Combining Filter Results

If you need OR logic (either condition A or condition B), you can perform multiple filters and combine the results:

# Find proteins from either humans or yeast
human_proteins = enzmldoc.filter_proteins(organism="Homo sapiens")
yeast_proteins = enzmldoc.filter_proteins(organism="Saccharomyces cerevisiae")

# Combine the results
combined = human_proteins + yeast_proteins

# Remove duplicates if needed (though usually not necessary)
unique_proteins = list(set(combined))

Next Steps

After learning how to filter and manage entities in your EnzymeML documents, you can explore:

The Exporting documents guide shows how to save your documents (including filtered subsets) in various formats for sharing and analysis.

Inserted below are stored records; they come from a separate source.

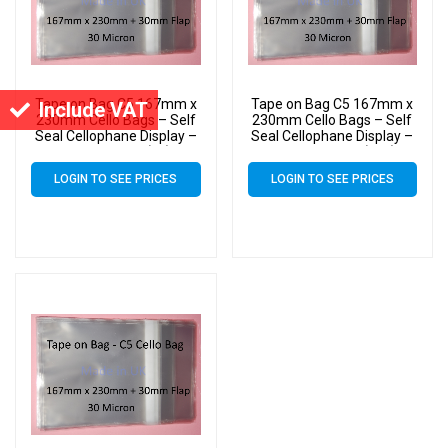
Tape on Bag C5 167mm x
Tape on Bag C5 167mm x
Include VAT
230mm Cello Bags – Self
230mm Cello Bags – Self
Seal Cellophane Display –
Seal Cellophane Display –
Pack of 3000 (3k)
Pack of 10000 (10k)
LOGIN TO SEE PRICES
LOGIN TO SEE PRICES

The Visualizing data guide demonstrates how to create plots and visualizations from your filtered measurements and data.

For advanced analysis, the Mathematical modeling guide explains how to build and fit kinetic models using your filtered experimental data.

Finally, the Working with units guide provides detailed information about how PyEnzyme handles different unit systems, which is particularly useful when filtering by numerical attributes like temperature or concentration.